Records for this exercise:
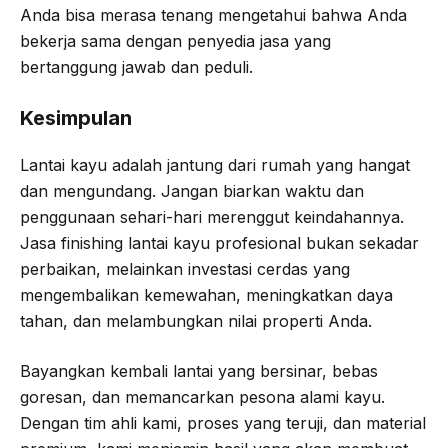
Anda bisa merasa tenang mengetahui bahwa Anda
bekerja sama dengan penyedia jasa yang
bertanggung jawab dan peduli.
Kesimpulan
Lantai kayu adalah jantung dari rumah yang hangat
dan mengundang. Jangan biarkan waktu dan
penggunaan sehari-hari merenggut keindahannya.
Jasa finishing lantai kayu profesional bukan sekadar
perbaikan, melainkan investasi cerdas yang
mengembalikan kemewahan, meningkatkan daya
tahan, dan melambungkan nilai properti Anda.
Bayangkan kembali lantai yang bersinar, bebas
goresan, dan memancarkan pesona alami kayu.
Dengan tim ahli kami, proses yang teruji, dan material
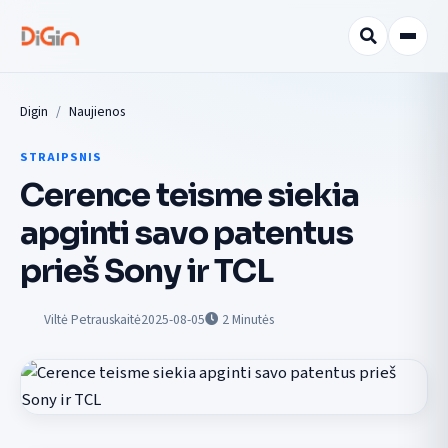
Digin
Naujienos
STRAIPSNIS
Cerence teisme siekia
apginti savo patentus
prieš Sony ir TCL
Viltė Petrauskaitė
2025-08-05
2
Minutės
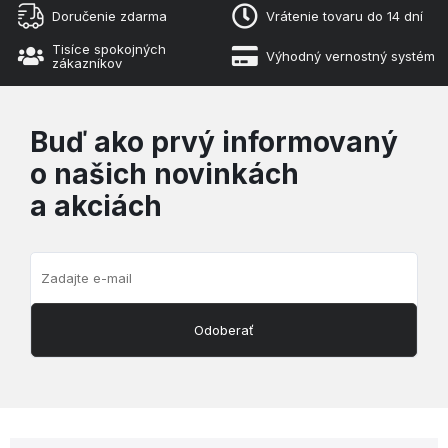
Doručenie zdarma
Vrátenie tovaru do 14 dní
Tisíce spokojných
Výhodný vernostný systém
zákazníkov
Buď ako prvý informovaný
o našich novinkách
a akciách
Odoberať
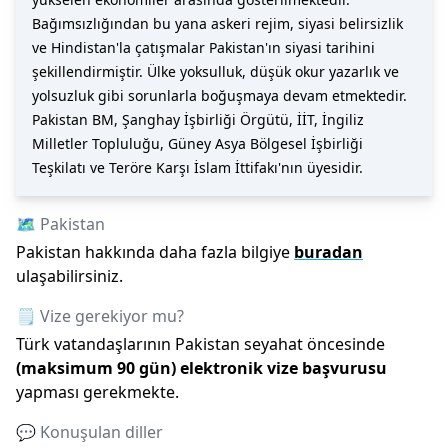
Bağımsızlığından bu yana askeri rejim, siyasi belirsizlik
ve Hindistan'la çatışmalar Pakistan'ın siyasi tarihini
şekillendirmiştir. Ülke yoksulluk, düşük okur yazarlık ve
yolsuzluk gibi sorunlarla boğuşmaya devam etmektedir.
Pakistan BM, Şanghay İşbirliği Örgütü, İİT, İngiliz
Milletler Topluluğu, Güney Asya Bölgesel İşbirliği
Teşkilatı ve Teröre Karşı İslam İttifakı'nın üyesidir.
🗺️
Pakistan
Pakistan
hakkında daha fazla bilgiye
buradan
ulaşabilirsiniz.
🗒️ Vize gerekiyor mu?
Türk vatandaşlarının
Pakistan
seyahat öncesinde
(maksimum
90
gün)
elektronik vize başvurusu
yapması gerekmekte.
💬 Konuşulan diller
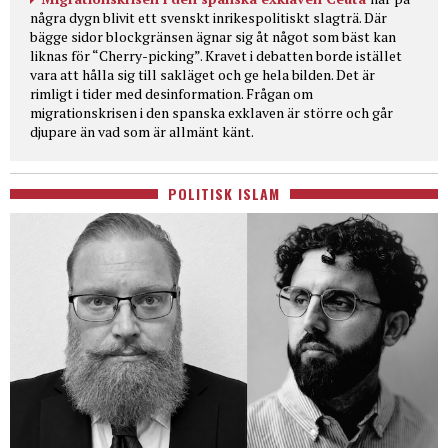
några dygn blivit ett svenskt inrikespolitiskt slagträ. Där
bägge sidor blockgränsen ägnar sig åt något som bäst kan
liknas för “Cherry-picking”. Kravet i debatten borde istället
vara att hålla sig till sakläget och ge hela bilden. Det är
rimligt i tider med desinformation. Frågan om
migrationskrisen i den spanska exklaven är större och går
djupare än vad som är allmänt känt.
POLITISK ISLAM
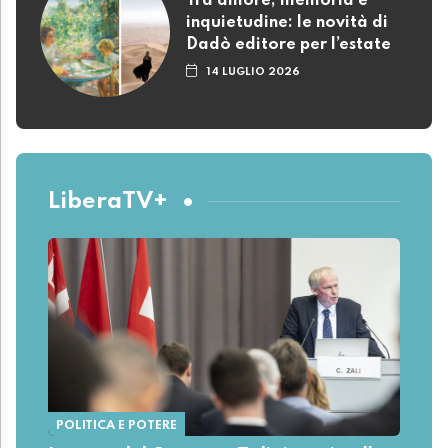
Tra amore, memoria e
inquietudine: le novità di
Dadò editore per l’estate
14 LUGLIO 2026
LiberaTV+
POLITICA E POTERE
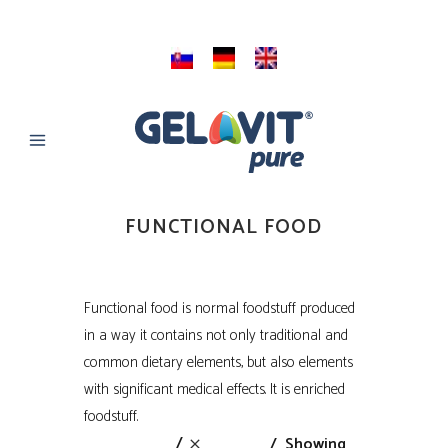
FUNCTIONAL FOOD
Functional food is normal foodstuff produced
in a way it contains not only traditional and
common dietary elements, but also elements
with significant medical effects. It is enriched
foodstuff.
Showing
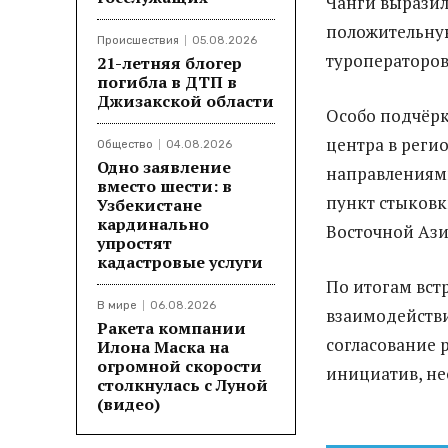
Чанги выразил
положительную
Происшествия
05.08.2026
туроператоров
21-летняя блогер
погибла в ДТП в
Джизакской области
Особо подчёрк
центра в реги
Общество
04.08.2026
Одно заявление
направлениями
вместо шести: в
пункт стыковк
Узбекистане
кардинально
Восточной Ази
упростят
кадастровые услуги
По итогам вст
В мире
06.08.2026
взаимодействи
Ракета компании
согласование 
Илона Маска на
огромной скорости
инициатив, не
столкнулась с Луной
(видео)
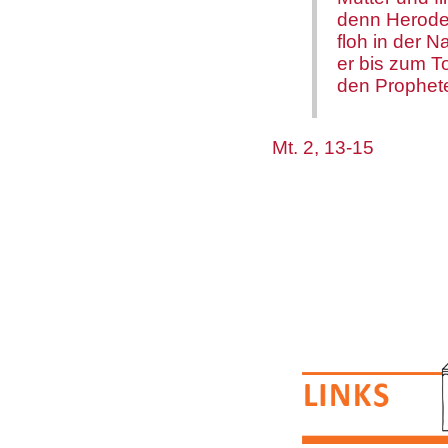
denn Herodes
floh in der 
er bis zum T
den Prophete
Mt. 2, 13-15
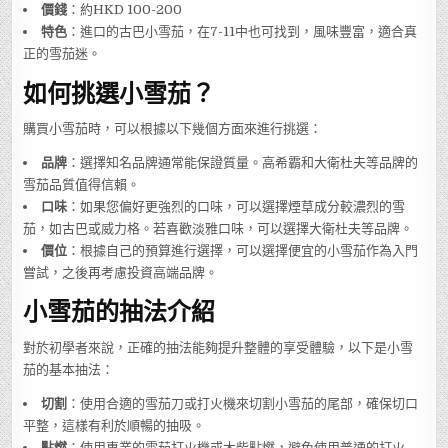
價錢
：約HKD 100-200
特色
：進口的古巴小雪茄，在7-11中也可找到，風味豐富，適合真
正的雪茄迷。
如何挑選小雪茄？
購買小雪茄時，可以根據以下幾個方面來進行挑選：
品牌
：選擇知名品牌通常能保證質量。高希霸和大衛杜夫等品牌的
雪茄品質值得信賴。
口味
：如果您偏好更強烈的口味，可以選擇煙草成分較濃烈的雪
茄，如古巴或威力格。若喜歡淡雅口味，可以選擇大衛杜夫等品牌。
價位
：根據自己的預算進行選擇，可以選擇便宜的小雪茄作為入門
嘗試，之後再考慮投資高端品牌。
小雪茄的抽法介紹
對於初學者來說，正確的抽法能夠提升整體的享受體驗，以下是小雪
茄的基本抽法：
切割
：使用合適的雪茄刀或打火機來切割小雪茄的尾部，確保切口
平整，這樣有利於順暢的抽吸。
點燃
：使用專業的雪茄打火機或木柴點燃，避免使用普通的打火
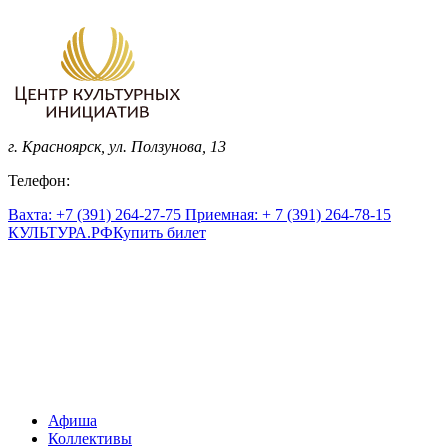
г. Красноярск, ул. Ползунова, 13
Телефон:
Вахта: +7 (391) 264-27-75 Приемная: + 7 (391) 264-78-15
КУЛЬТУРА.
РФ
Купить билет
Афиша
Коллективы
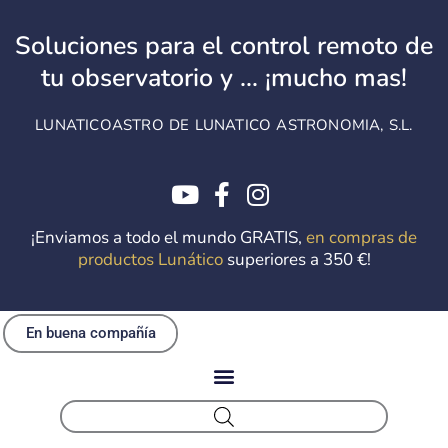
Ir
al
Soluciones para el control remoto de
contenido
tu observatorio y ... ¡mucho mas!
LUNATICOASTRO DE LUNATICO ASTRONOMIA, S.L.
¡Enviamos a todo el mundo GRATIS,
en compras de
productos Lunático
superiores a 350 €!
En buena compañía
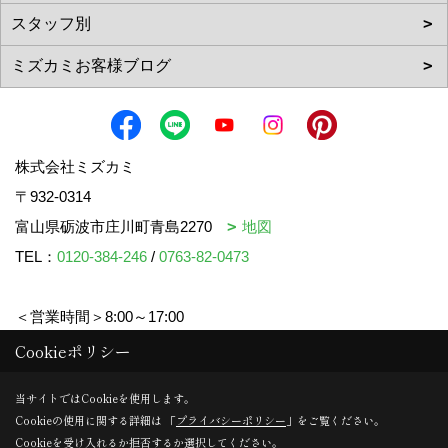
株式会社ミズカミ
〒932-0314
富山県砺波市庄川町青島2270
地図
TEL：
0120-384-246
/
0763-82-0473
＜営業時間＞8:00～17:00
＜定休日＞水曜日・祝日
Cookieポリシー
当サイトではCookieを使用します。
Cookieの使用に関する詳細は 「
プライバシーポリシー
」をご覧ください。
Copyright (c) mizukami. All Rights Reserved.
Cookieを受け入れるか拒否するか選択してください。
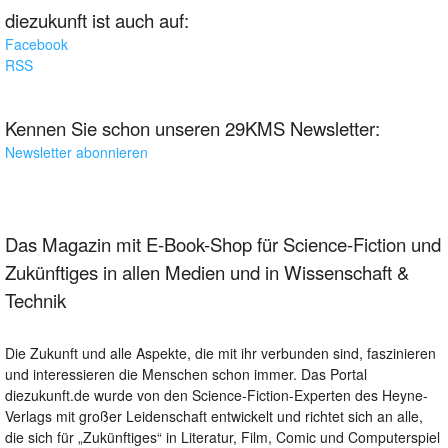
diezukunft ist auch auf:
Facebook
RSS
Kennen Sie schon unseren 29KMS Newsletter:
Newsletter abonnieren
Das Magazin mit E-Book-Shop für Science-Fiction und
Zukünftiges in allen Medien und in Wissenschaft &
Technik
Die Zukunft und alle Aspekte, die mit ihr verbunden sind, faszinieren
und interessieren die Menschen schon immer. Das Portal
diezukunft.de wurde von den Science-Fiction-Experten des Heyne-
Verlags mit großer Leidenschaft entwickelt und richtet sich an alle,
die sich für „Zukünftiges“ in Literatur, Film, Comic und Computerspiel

Action item:
Pictures excluded, reproduce only the part above that opens with the line holding "elektronik vize başvurusu" and closes with the line holding "Илона Маска на", exactly as written.

Completed exercise:
elektronik vize başvurusu
yapması gerekmekte.
💬 Konuşulan diller
några dygn blivit ett svenskt inrikespolitiskt slagträ. Där
bägge sidor blockgränsen ägnar sig åt något som bäst kan
liknas för “Cherry-picking”. Kravet i debatten borde istället
vara att hålla sig till sakläget och ge hela bilden. Det är
rimligt i tider med desinformation. Frågan om
migrationskrisen i den spanska exklaven är större och går
djupare än vad som är allmänt känt.
POLITISK ISLAM
Tra amore, memoria e
inquietudine: le novità di
Dadò editore per l’estate
14 LUGLIO 2026
LiberaTV+
POLITICA E POTERE
FUNCTIONAL FOOD
Functional food is normal foodstuff produced
in a way it contains not only traditional and
common dietary elements, but also elements
with significant medical effects. It is enriched
foodstuff.
Showing
Чанги выразил
положительную
Происшествия
05.08.2026
туроператоров
21-летняя блогер
погибла в ДТП в
Джизакской области
Особо подчёрк
центра в реги
Общество
04.08.2026
Одно заявление
направлениями
вместо шести: в
пункт стыковк
Узбекистане
кардинально
Восточной Ази
упростят
кадастровые услуги
По итогам вст
В мире
06.08.2026
взаимодействи
Ракета компании
согласование 
Илона Маска на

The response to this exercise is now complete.